Die Bemühungen zur Bergung der Leichname stehen vor vielen Herausforderungen, einschließlich des fehlenden Zugangs für israelische schwere Maschinen nach Gaza. Palästinensische Zivilschutzteams haben erklärt, dass sie nur einen Bagger zur Verfügung haben und manchmal gezwungen sind, mit ihren Händen zu graben. Ajith Sanghi, der Leiter des Menschenrechtsbüros der Vereinten Nationen in den besetzten Gebieten, sagte Journalisten in Genf: "In diesem Tempo wird die vollständige Bergung der verbleibenden Leichname mindestens 10 Jahre oder länger dauern."
Türk betonte auch, dass viele Gebiete Gazas, in denen israelische Militärkräfte stationiert sind, mit Baggern planiert werden und es keinen Respekt für die Toten unter den Trümmern gibt.

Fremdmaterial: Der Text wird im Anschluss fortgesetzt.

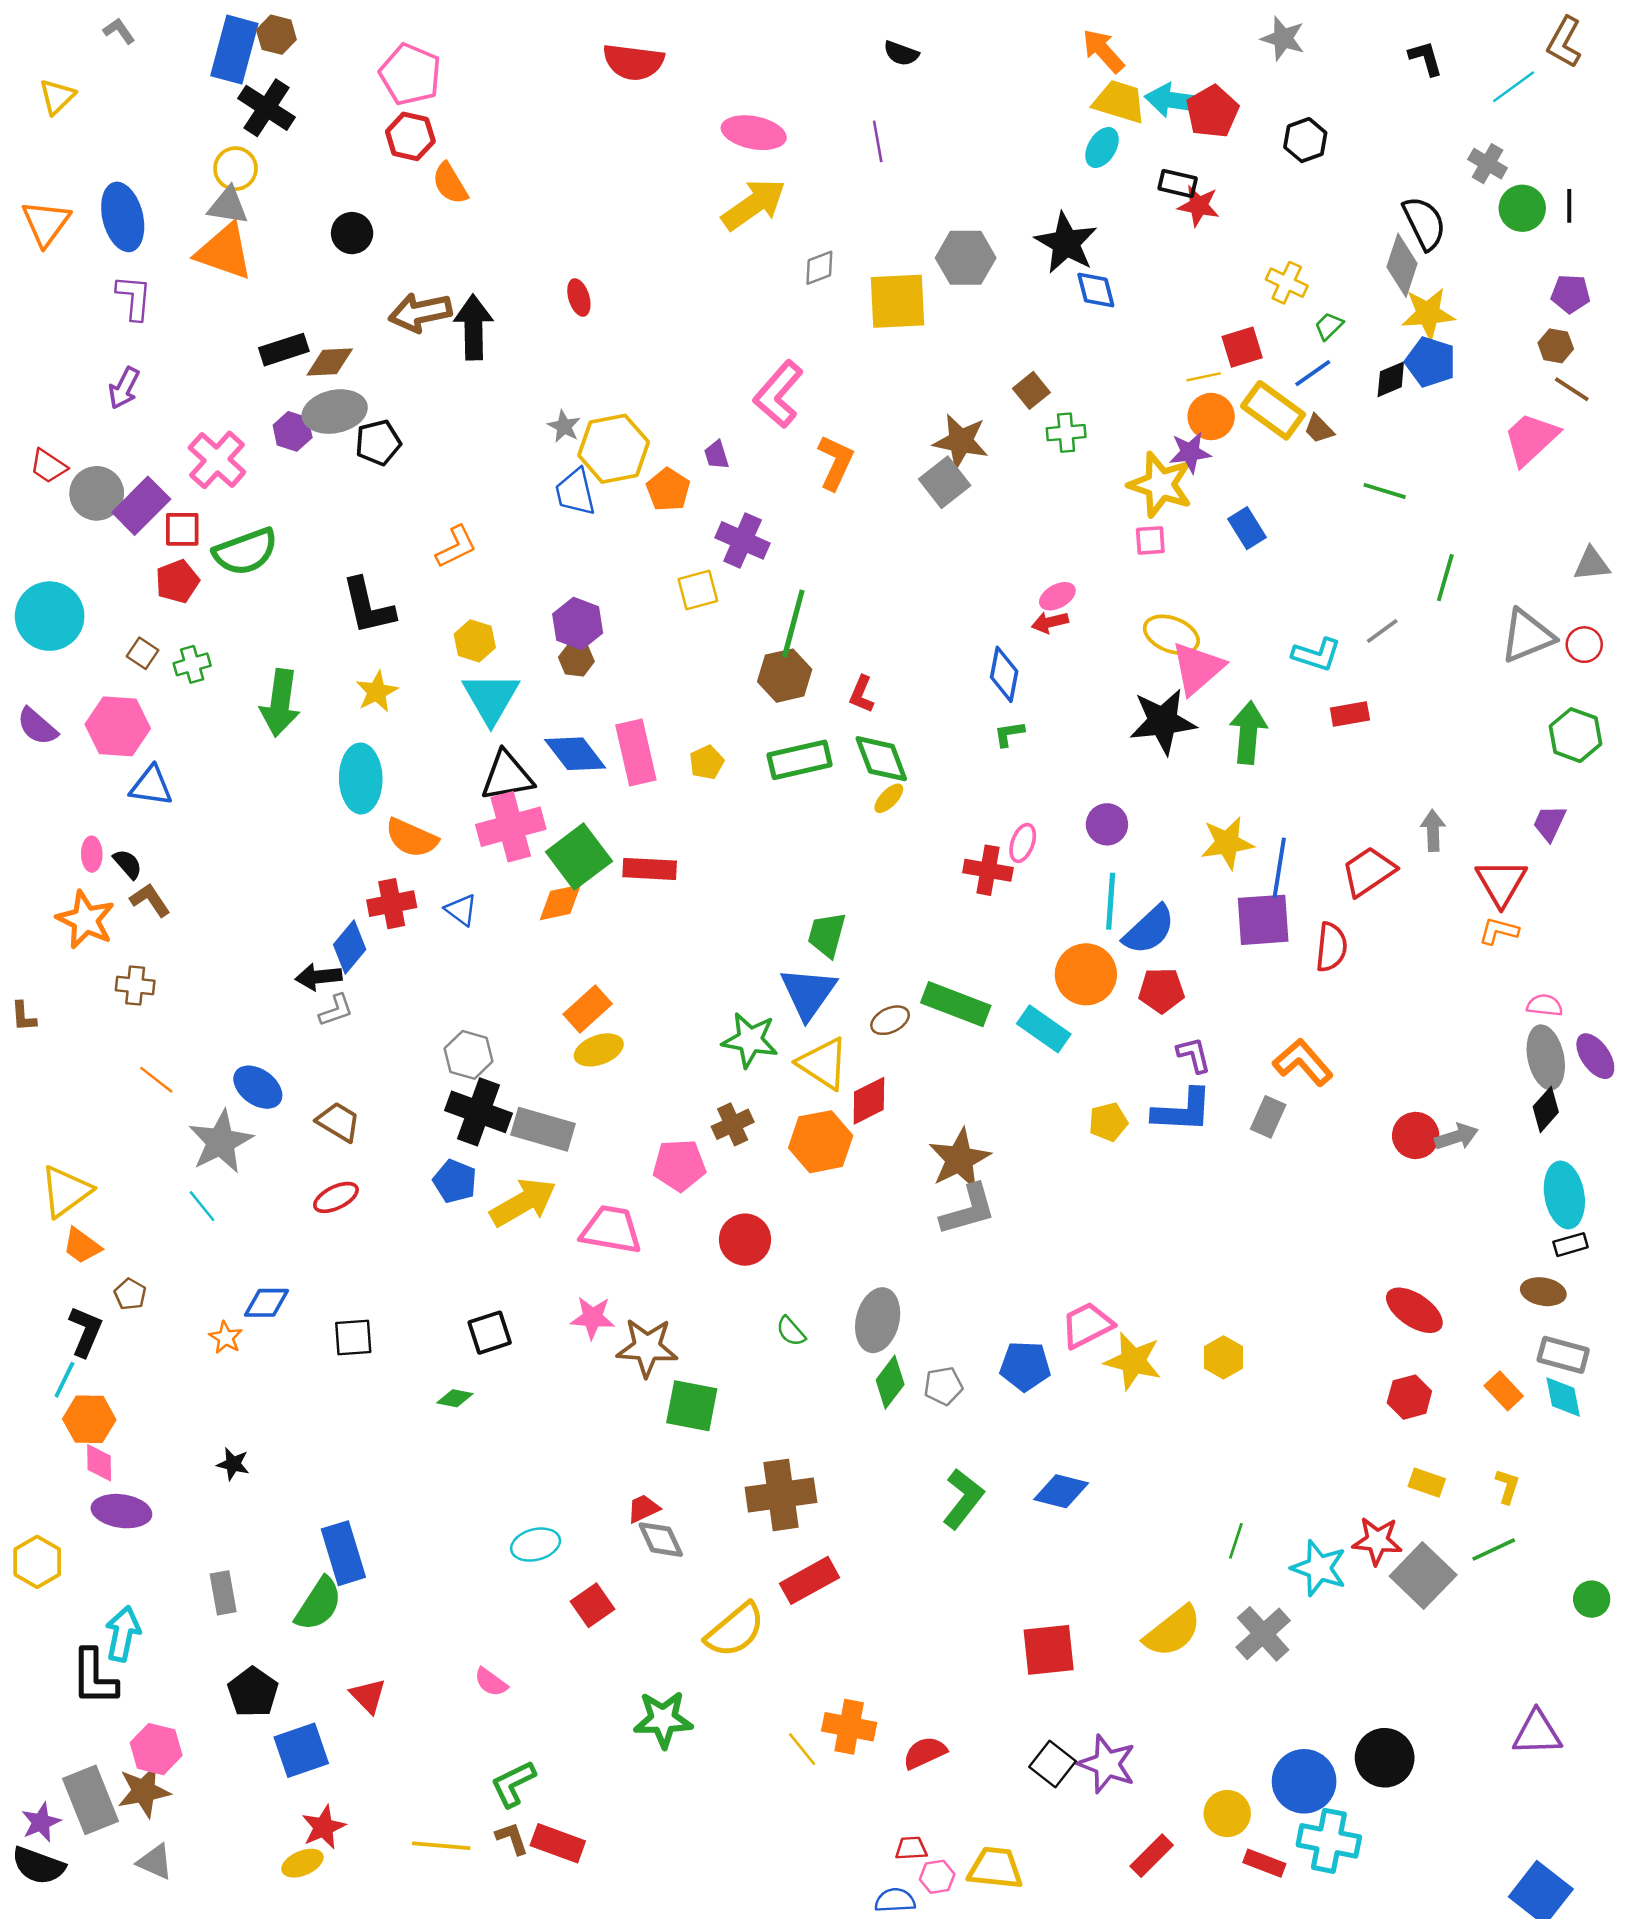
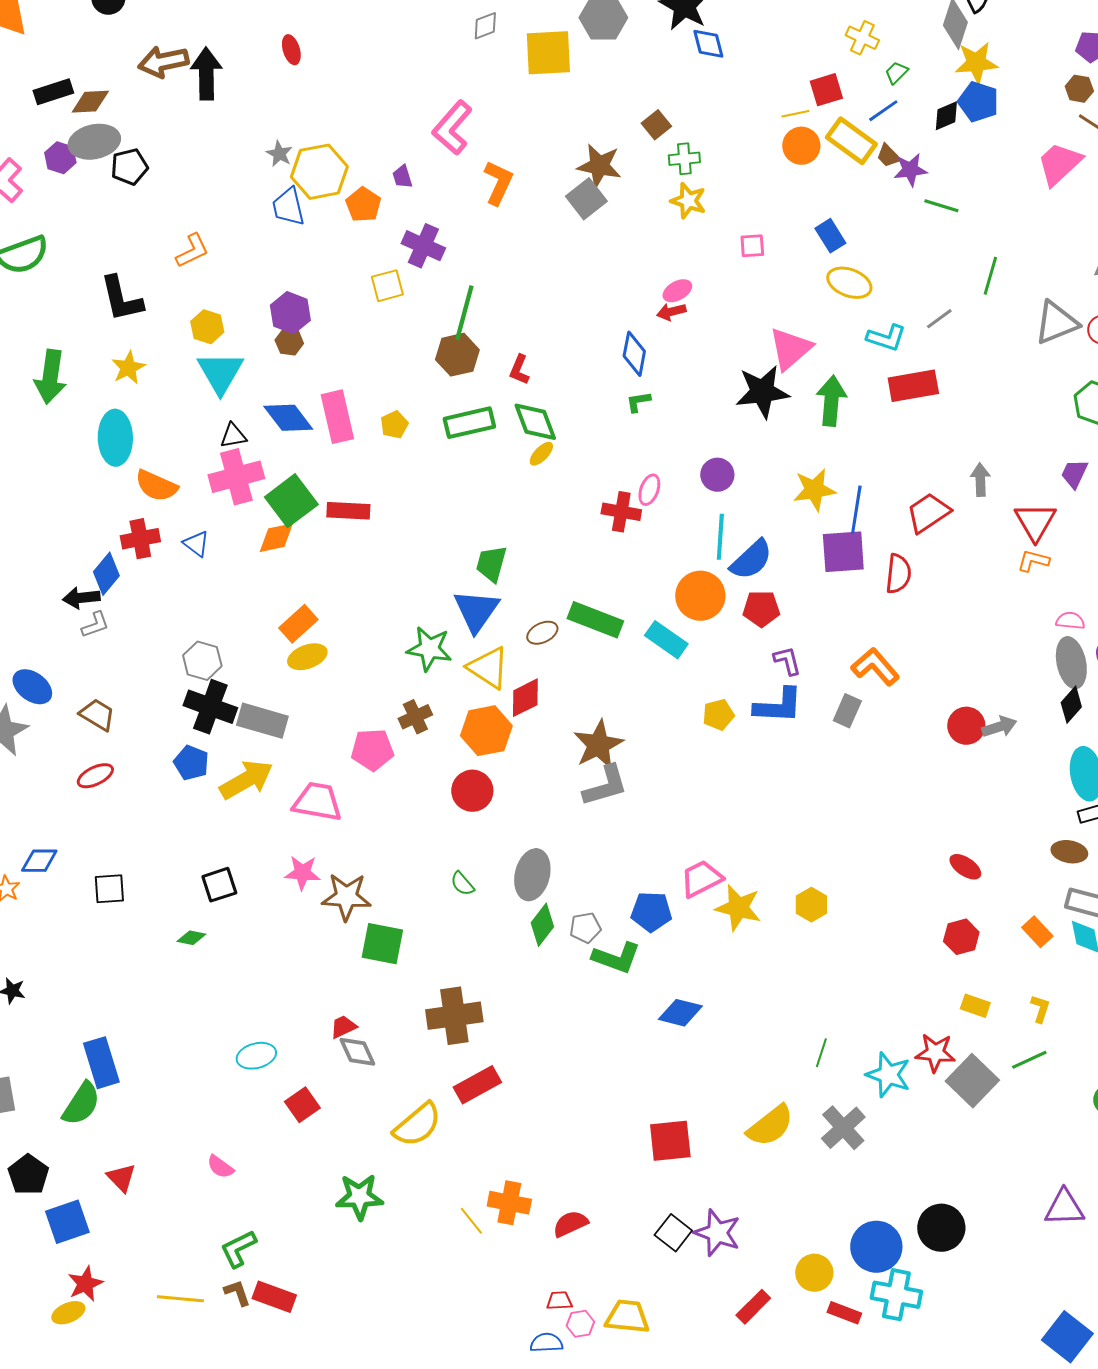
purple star: (1190, 452) -> (910, 170), moved
yellow star: (1160, 485) -> (688, 201), moved, size x0.7
yellow ellipse: (1171, 635) -> (849, 283), moved
red rectangle: (1350, 714) -> (913, 386), size x1.6
black triangle: (507, 776) -> (233, 436), size x0.6
red circle: (745, 1240) -> (472, 791), moved
red ellipse: (1414, 1310) -> (965, 867), size x0.7
green L-shape: (963, 1499) -> (616, 958), moved, turned 72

Die Bewahrung von Beweisen für Verstöße, einschließlich an zerstörten Orten, ist von entscheidender Bedeutung, und er forderte, dass internationale Forscher Zugang zu allen Punkten in Gaza erhalten, um bei der Beweissammlung zu helfen.
Er betonte, dass "jede mögliche Anstrengung zur Dokumentation und Identifizierung dieser Opfer, zur Bewahrung rechtlicher Informationen und biologischer Proben, zur Registrierung von Begräbnisorten und zur Benachrichtigung ihrer Familien durchgeführt werden muss." Die Entdeckung umfangreicher Überreste unter den Trümmern in der Stadt Gaza hat die Bedenken über Kriegsverbrechen und andere abscheuliche Verbrechen erneut aufgeworfen.

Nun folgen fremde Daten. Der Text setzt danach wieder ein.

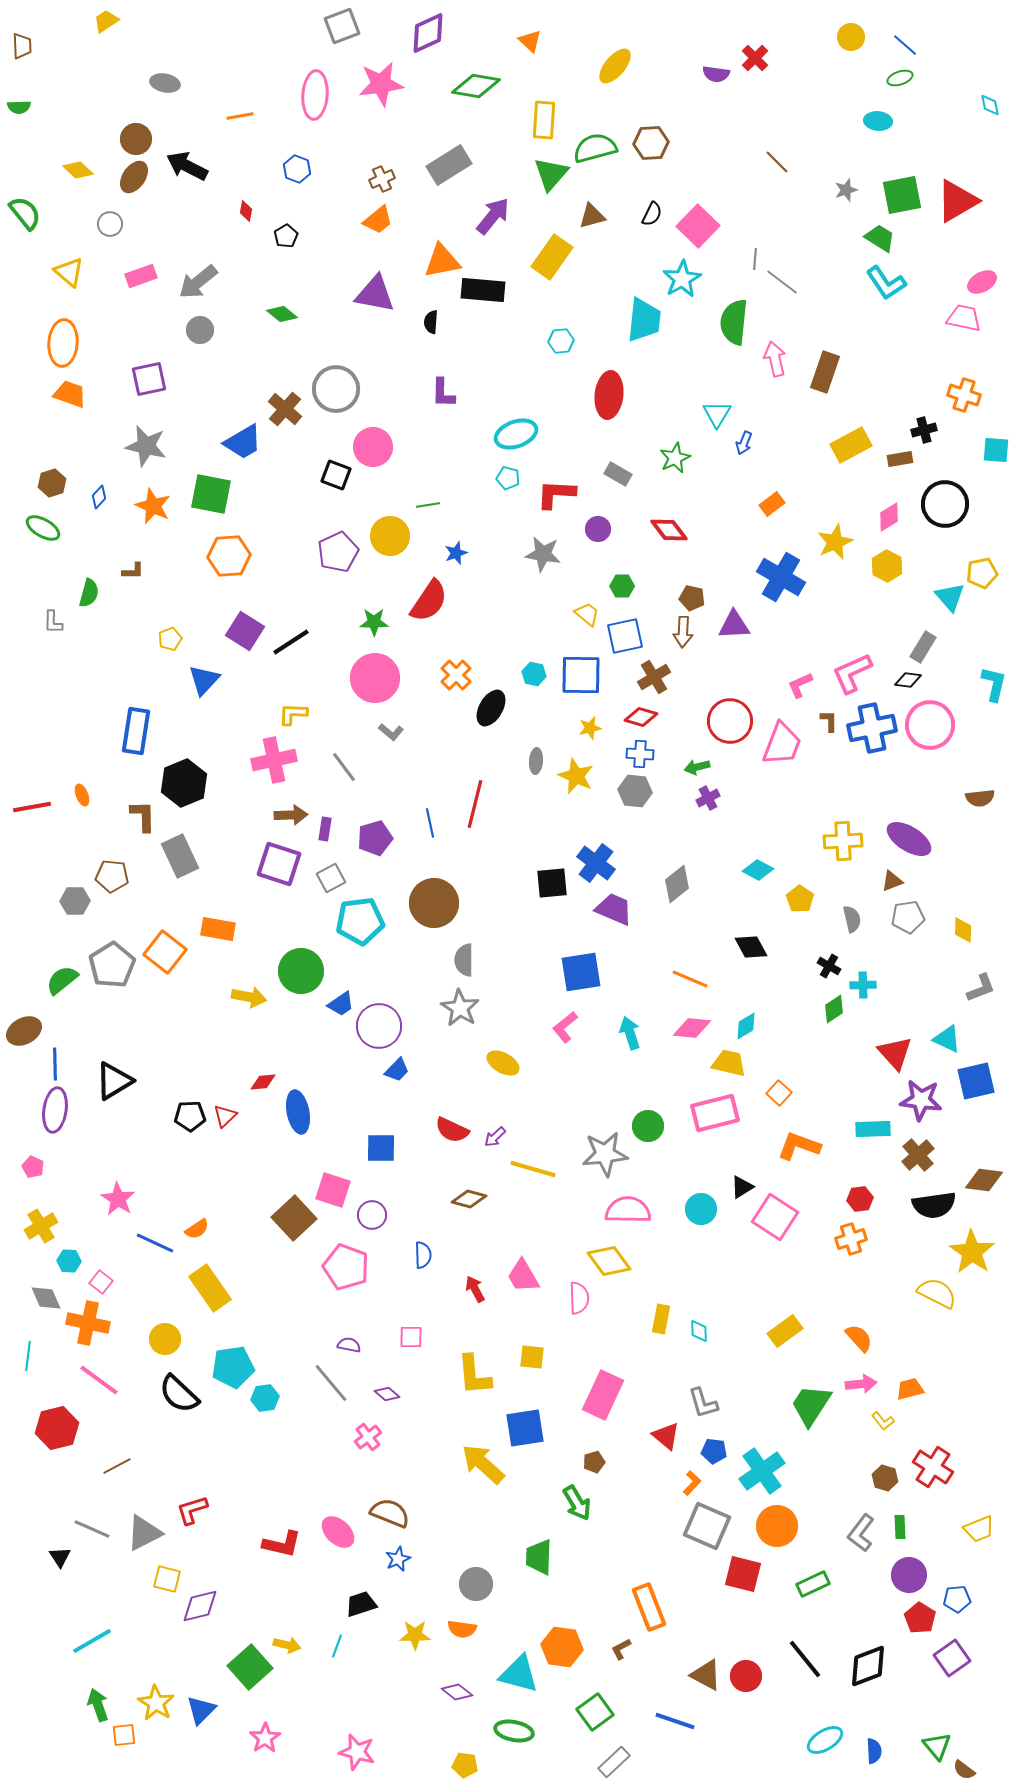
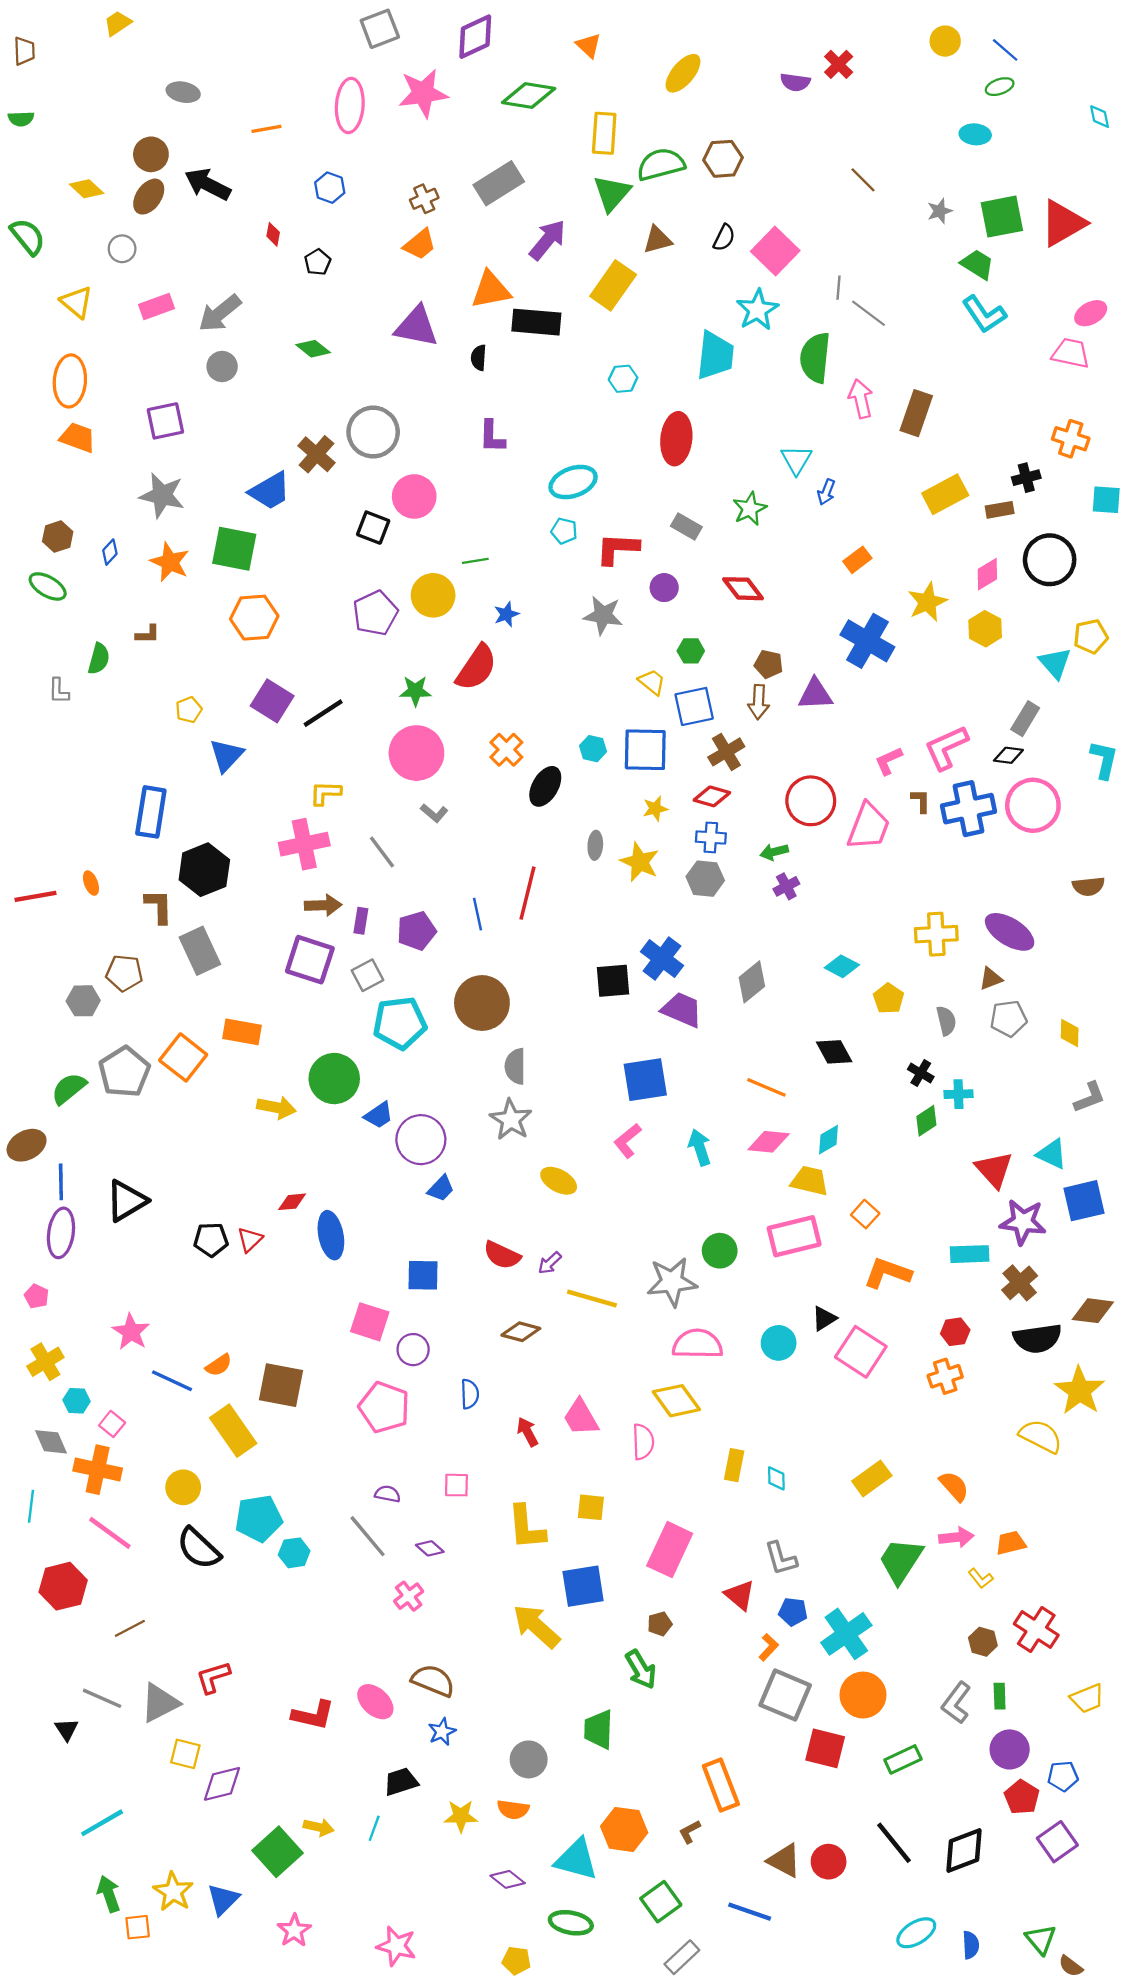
brown square: (294, 1218) -> (281, 1385), moved, turned -36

Die Vereinten Nationen haben betont, dass Israel "klare Verpflichtungen unter dem internationalen Recht hat, alle notwendigen Maßnahmen zur Suche und Rechenschaftspflicht für vermisste Personen sowie zur Suche, Sammlung und Bergung der Toten zu ergreifen."
Türk stellte auch klar: "Diese Angriffe müssen effektiv untersucht werden, und im Falle nachgewiesener Verstöße müssen die Verantwortlichen zur Rechenschaft gezogen werden."